### About this exercise
Skip the pictures, please, and write out exactly the lines from the opening of the data through the line containing "2025. EL USO DE LA IN".

=== Section Start ===

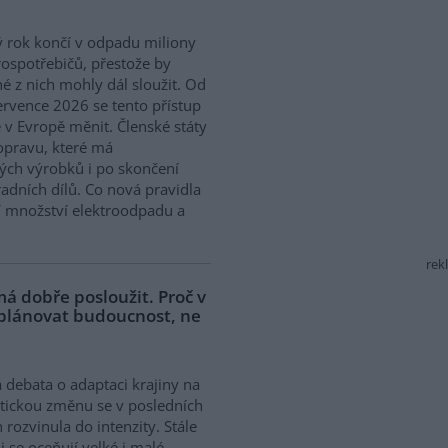
 rok končí v odpadu miliony
rospotřebičů, přestože by
 z nich mohly dál sloužit. Od
ervence 2026 se tento přístup
 v Evropě měnit. Členské státy
opravu, které má
ých výrobků i po skončení
adních dílů. Co nová pravidla
í množství elektroodpadu a
rek
á dobře posloužit. Proč v
 plánovat budoucnost, ne
 debata o adaptaci krajiny na
tickou změnu se v posledních
h rozvinula do intenzity. Stále
ji se oceňují velké i malé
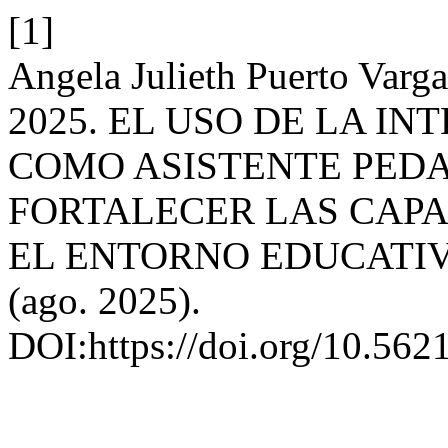
[1]
Angela Julieth Puerto Varg
2025. EL USO DE LA IN
COMO ASISTENTE PED
FORTALECER LAS CAPA
EL ENTORNO EDUCATI
(ago. 2025).
DOI:https://doi.org/10.562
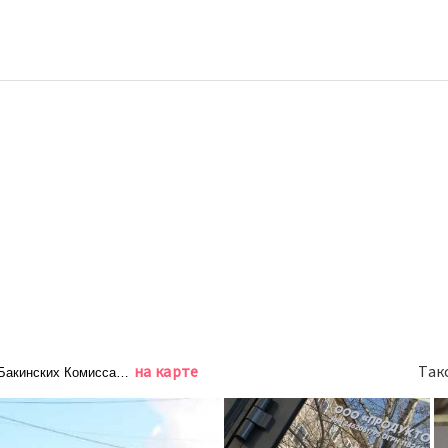
на карте
Так
Бакинских Комиссаров, 13/1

=== Section End ===

### Response area
 rok končí v odpadu miliony
rospotřebičů, přestože by
 z nich mohly dál sloužit. Od
ervence 2026 se tento přístup
 v Evropě měnit. Členské státy
opravu, které má
ých výrobků i po skončení
adních dílů. Co nová pravidla
í množství elektroodpadu a
rek
á dobře posloužit. Proč v
 plánovat budoucnost, ne
 debata o adaptaci krajiny na
tickou změnu se v posledních
h rozvinula do intenzity. Stále
ji se oceňují velké i malé
[1]
Angela Julieth Puerto Varg
2025. EL USO DE LA IN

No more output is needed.